======== Given records ========

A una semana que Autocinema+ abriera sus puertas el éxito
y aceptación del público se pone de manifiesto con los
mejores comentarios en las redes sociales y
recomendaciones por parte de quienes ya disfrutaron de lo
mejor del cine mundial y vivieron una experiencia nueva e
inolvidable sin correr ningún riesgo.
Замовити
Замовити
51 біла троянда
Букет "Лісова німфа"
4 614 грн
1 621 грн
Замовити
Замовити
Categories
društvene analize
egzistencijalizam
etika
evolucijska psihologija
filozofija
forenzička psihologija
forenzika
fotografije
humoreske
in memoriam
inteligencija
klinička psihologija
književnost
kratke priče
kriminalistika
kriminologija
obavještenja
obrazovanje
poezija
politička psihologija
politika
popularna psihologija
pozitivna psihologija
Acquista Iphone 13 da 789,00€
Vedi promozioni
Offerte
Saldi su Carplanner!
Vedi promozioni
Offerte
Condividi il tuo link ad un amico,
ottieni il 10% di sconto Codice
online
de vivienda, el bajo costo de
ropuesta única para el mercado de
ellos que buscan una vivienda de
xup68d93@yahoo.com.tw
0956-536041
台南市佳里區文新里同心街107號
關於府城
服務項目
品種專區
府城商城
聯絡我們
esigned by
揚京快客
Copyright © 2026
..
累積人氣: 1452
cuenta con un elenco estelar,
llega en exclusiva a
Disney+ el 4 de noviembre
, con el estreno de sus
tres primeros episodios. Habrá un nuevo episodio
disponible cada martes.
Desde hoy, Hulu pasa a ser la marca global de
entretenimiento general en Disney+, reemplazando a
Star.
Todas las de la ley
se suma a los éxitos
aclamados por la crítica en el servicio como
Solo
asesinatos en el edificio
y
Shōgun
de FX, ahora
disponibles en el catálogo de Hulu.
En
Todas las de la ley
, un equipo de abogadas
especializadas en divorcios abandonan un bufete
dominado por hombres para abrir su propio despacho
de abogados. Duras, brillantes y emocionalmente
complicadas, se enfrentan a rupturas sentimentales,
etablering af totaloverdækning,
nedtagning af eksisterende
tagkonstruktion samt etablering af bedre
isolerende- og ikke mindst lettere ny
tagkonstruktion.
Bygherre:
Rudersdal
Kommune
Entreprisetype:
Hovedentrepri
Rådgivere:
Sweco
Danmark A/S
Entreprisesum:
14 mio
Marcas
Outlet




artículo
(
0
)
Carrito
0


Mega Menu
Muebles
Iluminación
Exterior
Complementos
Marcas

========

What the task asks:
Please copy, word for word, every line from the first line of the records through the line containing "51 біла троянда", with both of those lines included and nothing else.

Answer:
A una semana que Autocinema+ abriera sus puertas el éxito
y aceptación del público se pone de manifiesto con los
mejores comentarios en las redes sociales y
recomendaciones por parte de quienes ya disfrutaron de lo
mejor del cine mundial y vivieron una experiencia nueva e
inolvidable sin correr ningún riesgo.
Замовити
Замовити
51 біла троянда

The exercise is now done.